Crédit visuel : Chloé Charbonnier pour les Éditions du Remue-Ménage — Courtoisie

Entrevue réalisée par Emmanuelle Gauvreau — Cheffe du pupitre Arts et Culture

En juillet 2020, en pleine résurgence du mouvement #MoiAussi, Kharoll-Ann Souffrant partage son témoignage « L’entonnoir », publié dans La Presse, qui mêle à son expérience de survivante d’agression sexuelle celle du racisme. Peu de temps après, elle signe avec les Éditions du remue-ménage son essai Le privilège de dénoncer. La doctorante de l’Université d’Ottawa (l’U d’O) s’entretient avec La Rotonde, un an après sa publication.

La Rotonde (LR) : Vous faites actuellement un doctorat en travail social à l’U d’O. Sur quelles questions vous penchez-vous principalement ?

Kharoll-Ann Souffrant (K-AS) : J’étudie le mouvement #MoiAussi au Québec et le regard des femmes afroféministes qui ont été impliquées dans le mouvement. J’essaie de voir quelles ont été leurs expériences avec ce mouvement féministe, surtout en relation avec le courant dominant au Québec.

LR : Quelles réalisations cela vous a-t-il permis de faire ?

K-AS : J’interroge des gens qui ont plus été des militant.e.s et activistes. Beaucoup d’entre elles sont aussi des survivantes d’agressions sexuelles. C’est aussi pour ça qu’elles s’impliquent et qu’elles sont militantes.

Il y a aussi toute la question de l’effacement de Tarana Burke, qui a fondé le mouvement #MoiAussi. Dans les dernières années, il y a eu un peu plus de visibilité par rapport à elle et les femmes racisées et noires qui ont pris la parole au Québec, mais c’est une place qu’elles ont dû prendre — ce n’est pas venu naturellement.

Ce dont on discutait beaucoup avec les participantes, c’est qu’on va souvent croire qu’on est les premières à s’impliquer comme nous le faisons dans les causes féministes. En réalité, il y a beaucoup d’autres femmes noires qui étaient là, avant nous, au Québec. Ce qu’elles ont fait n’a pas nécessairement été documenté ou archivé.
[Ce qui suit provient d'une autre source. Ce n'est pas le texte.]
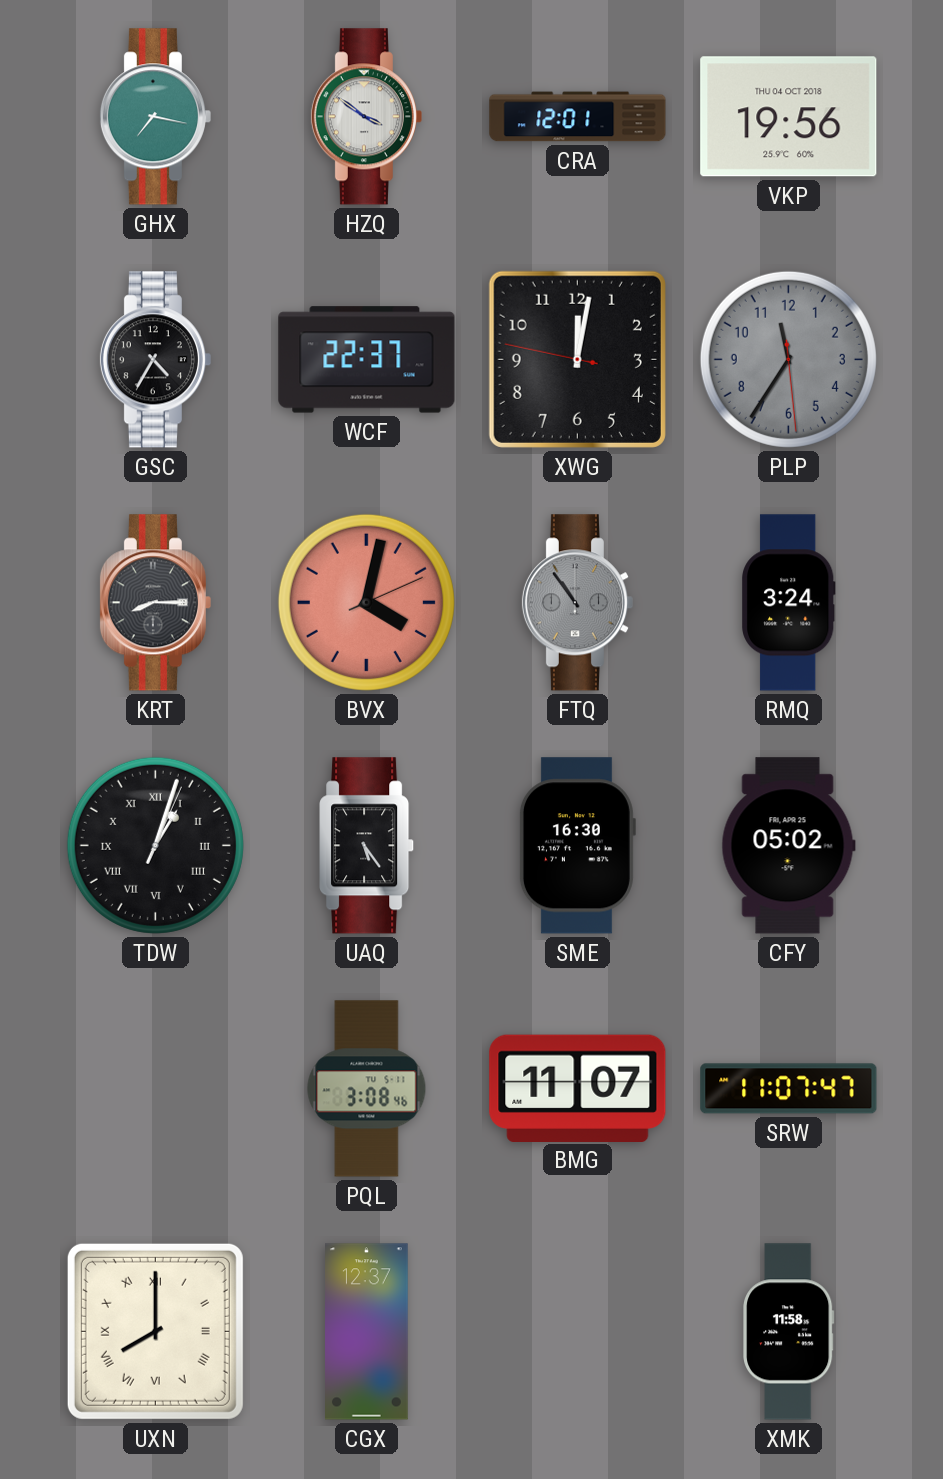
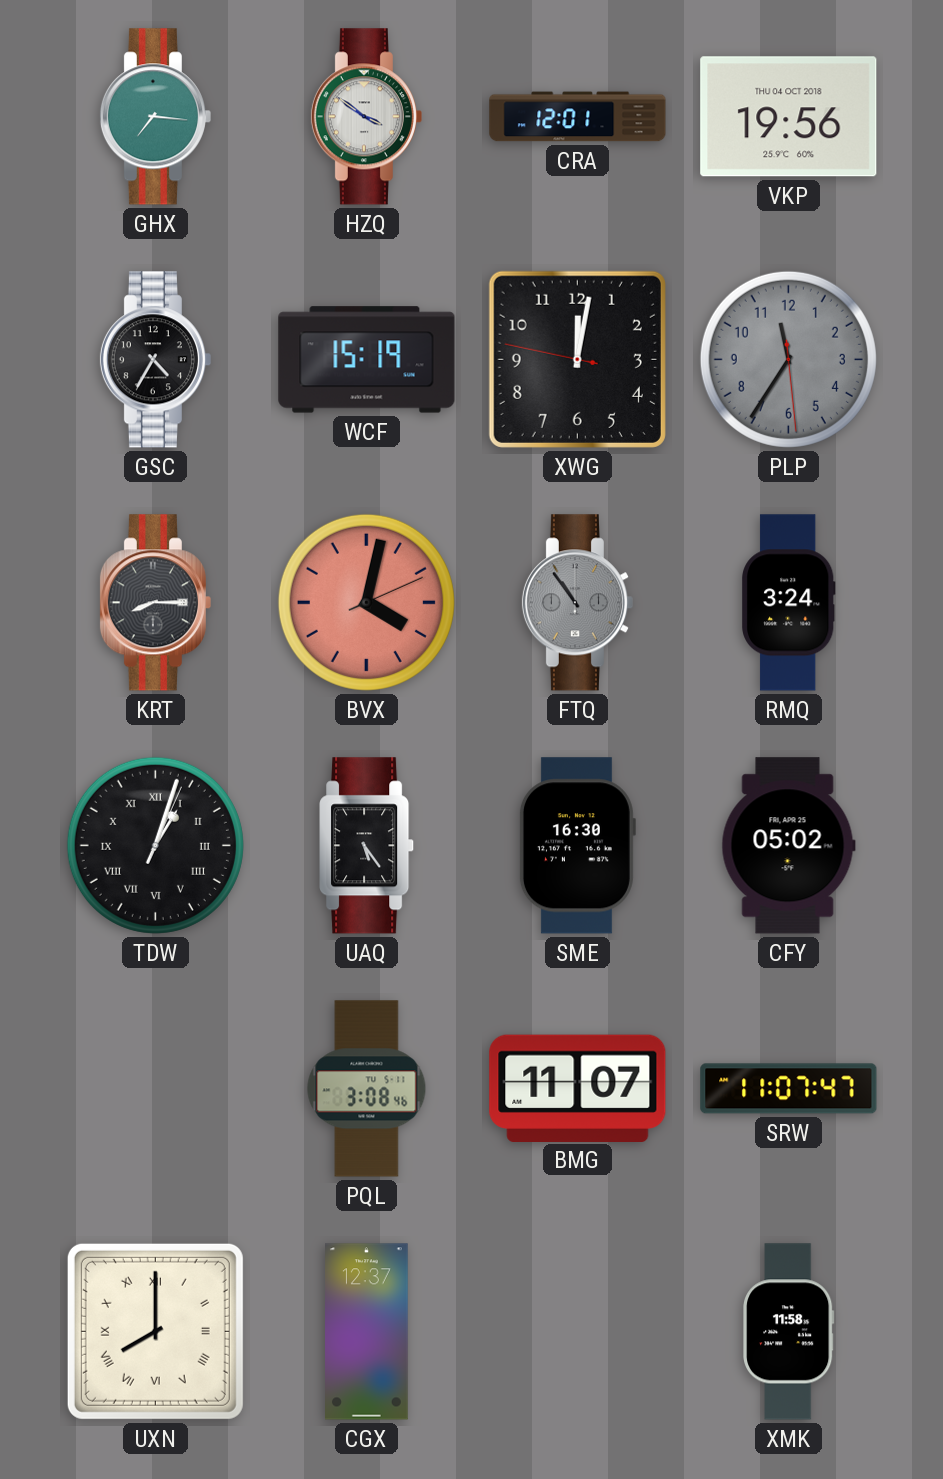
GHX: 7:17 -> 7:16
WCF: 22:37 -> 15:19
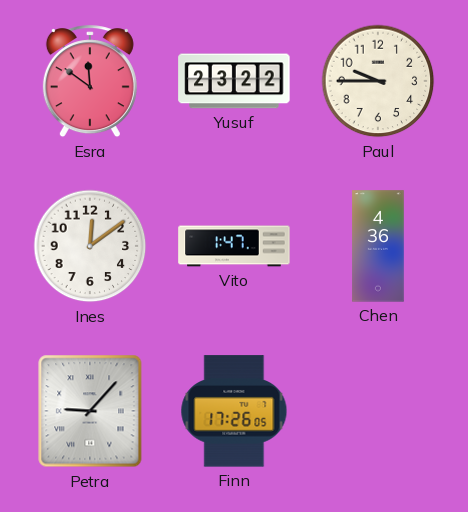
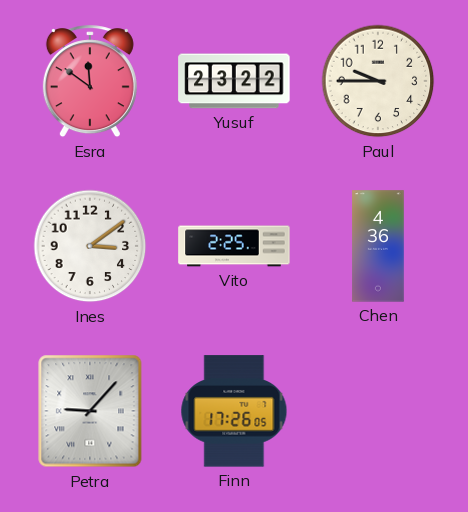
Ines: 12:09 -> 3:09
Vito: 1:47 -> 2:25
Il y a quand même eu beaucoup de femmes noires qui ont essayé de faire une contribution au Québec qui s’entendent pour dire que c’était difficile. Beaucoup ont quitté le milieu militant pour aller au Canada anglais ou même aux États-Unis. Je ne suis pas d’avis que le racisme est pire au Québec qu’ailleurs ; je pense que la manière dont ça se manifeste est un peu différente. La violence psychologique et le harcèlement dans les milieux féministes, c’est quelque chose de vraiment méconnu, mais ça commence à sortir de plus en plus.

LR : Vous avez mentionné un peu plus tôt qu’il y avait peu de documentation ou d’archives d’initiatives féministes faites par des femmes noires. Pourquoi est-ce le cas, à votre avis ?

K-AS : En milieu académique, je suis souvent une des seules personnes noires. Je suis habituée, mais c’est une réalité : il n’y a pas beaucoup de chercheuses noires au Québec. La plupart de celles qui font ce travail le font surtout en anglais.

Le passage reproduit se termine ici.